Legacy System Rescue is certainly a Big Problem. Everyone agrees that a buggy system that makes development slow and painful is bad. Errors in production are bad. Spending time and resources to mitigate production outages are bad. But there is no immediacy. There’s no reason to spend a lot of money right now instead of waiting until the next feature ships, or the next quarter. Letting things go just a little bit longer is usually why the system needs a rescue.

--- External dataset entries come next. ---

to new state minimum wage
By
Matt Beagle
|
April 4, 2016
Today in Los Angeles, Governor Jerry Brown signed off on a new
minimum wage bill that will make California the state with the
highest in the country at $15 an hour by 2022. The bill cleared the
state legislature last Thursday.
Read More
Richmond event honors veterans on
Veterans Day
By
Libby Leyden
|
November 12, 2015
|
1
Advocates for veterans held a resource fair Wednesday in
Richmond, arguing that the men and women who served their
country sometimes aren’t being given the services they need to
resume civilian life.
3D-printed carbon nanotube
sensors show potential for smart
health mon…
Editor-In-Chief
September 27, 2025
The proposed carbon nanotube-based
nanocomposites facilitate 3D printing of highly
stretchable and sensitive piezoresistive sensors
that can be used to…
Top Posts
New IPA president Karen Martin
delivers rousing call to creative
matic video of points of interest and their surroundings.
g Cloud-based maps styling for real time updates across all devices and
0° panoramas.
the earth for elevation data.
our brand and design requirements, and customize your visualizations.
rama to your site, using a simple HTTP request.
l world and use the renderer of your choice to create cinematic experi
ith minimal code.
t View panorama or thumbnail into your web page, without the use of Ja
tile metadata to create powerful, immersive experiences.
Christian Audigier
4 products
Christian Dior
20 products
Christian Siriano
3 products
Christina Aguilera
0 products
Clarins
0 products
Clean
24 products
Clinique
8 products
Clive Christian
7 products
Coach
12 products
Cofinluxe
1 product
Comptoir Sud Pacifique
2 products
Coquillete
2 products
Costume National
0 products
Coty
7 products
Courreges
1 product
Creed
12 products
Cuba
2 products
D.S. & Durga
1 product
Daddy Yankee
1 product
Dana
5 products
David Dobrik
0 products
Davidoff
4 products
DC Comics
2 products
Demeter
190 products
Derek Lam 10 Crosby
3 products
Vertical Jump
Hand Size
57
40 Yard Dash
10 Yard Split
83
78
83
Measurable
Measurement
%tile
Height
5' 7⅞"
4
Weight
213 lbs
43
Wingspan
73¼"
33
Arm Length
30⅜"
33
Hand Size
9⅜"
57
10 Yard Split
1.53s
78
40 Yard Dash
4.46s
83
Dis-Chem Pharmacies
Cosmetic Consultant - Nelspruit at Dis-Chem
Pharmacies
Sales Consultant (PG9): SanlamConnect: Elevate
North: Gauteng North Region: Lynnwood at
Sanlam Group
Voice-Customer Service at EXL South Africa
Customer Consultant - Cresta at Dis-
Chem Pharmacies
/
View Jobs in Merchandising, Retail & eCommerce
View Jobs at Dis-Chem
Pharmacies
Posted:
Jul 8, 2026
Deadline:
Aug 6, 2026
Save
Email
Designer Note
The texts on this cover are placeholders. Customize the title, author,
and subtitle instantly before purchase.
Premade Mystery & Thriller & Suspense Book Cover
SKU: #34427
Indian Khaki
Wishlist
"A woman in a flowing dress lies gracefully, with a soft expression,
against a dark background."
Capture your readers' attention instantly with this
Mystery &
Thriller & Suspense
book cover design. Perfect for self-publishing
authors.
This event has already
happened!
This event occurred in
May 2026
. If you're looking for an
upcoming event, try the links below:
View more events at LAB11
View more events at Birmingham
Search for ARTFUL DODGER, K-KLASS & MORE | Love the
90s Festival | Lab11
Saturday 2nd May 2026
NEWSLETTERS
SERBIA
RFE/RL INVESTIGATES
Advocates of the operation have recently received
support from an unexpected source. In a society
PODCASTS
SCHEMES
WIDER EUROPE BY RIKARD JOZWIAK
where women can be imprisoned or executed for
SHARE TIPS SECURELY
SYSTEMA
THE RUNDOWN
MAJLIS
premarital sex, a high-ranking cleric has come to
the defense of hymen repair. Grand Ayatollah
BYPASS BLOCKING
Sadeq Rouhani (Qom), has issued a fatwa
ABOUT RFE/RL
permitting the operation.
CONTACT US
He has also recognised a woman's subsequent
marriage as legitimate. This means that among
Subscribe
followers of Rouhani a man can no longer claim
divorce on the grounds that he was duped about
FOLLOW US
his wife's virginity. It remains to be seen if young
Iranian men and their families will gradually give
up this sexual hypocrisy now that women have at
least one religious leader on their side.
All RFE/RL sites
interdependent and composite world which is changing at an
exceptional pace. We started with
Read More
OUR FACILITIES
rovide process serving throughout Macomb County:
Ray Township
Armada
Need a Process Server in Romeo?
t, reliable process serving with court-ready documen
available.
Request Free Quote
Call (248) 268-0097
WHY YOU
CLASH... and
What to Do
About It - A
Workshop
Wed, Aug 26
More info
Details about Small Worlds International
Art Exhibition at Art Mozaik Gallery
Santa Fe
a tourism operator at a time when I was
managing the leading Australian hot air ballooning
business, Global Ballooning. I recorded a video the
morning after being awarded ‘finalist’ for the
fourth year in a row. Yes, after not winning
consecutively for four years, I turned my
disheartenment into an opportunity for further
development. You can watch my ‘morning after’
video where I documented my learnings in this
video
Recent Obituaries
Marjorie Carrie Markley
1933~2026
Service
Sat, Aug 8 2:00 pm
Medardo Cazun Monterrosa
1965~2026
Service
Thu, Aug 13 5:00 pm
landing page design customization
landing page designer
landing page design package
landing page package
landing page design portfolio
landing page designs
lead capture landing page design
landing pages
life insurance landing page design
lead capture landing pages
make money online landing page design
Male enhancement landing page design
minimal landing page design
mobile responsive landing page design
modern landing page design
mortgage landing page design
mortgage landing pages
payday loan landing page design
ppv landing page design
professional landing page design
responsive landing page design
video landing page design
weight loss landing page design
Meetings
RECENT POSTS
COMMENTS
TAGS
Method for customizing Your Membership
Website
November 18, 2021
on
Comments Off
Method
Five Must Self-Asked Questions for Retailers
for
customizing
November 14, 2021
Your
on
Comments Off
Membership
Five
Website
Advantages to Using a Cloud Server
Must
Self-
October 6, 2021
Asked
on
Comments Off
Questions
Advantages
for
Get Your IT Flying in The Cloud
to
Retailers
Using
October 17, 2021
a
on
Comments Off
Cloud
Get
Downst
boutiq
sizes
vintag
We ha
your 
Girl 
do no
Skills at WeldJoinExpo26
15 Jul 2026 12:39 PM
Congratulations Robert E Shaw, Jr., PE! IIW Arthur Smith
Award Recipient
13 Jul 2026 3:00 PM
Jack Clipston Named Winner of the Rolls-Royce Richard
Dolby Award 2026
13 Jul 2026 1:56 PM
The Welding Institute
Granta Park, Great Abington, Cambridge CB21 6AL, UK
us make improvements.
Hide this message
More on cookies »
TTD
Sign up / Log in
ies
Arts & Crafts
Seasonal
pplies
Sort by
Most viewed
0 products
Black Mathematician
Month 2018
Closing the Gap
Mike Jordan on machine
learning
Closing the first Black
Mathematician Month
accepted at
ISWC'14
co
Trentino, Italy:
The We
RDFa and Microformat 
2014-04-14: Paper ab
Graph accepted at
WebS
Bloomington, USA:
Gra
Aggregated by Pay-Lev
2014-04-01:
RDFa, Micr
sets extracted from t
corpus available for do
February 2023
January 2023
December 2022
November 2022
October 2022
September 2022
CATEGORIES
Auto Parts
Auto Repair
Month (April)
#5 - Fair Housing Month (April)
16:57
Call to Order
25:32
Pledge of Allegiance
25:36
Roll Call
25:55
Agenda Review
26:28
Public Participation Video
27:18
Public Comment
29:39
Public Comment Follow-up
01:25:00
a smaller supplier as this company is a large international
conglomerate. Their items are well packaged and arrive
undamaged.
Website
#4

Hiring someone like me to come in, analyze the codebase and find a way to untangle the mess is a lot of work. Fixing bugs and making it easy to add new features is a low leverage situation. It takes a lot of time by highly skilled developers. Highly skilled developers in low leverage situations makes Legacy System Rescue an Expensive Solution. It will probably pay off for the company, but no one department is going to get enough value from fixing the legacy system to cover the costs. The ROI gets worse when you factor in the resentments of the developers. Bringing in an outsider to judge their work and dictate fundamental changes doesn’t fill people with joy.
Combine the two and you have a Tragedy of the Commons – a Big Problem that requires an Expensive Solution. What you don’t have is a business case to spend a lot of money, right now, to fix things.
You won’t pay me to rescue your legacy system because paying a lot, right now, for the solution is worth less to you than living with the problem.